Tuesday, October 04, 2005
Chris reads Clement Greenberg--
"Two assertions jump out at me:
1. "If anything and everything can be intuited esthetically, then anything and everything can be intuited and experienced artistically. What we agree to call art cannot be definitively or decisively separated from esthetic experience at large."
2. "If this is so, then there turns out to be such a thing as art at large: art that is, or can be, realized anywhere and at any time and by anybody."

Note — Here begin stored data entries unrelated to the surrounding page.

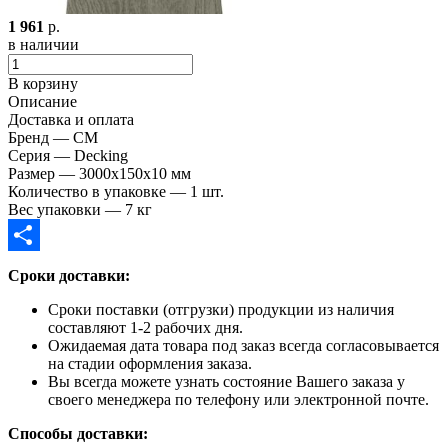
1 961
р.
в наличии
В корзину
Описание
Доставка и оплата
Бренд — CM
Серия — Decking
Размер — 3000x150x10 мм
Количество в упаковке — 1 шт.
Вес упаковки — 7 кг
Отправить
Сроки доставки:
Сроки поставки (отгрузки) продукции из наличия
составляют 1-2 рабочих дня.
Ожидаемая дата товара под заказ всегда согласовывается
на стадии оформления заказа.
Вы всегда можете узнать состояние Вашего заказа у
своего менеджера по телефону или электронной почте.
Способы доставки:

Think about those sentences and their implications for a while. I actually shivered on the bus when I read them this morning; then I read them again to make sure they said what I thought they said. Then checked a third time. Anywhere, at any time, by anybody. The ostensibly arch-conservative "formalist" (I put the word in quotes because I personally don't believe it has any meaning, outside of the clear intent to diss whom or whatever so labelled), the champion of bizarre figures like Jules Olitski and Anthony Caro, coming right out and siding with his arch-foe Duchamp. Anything and everything. A blank canvas, carved wood, solar energy, "red," US Navy SEALs, a shark in a tank, fluorescent tubes from the hardware store, copper plate, bronze sculpture, oil on plywood, language, "oral communication," photographs.
No more craft boundaries. No more guilds of skilled makers circling the wagons."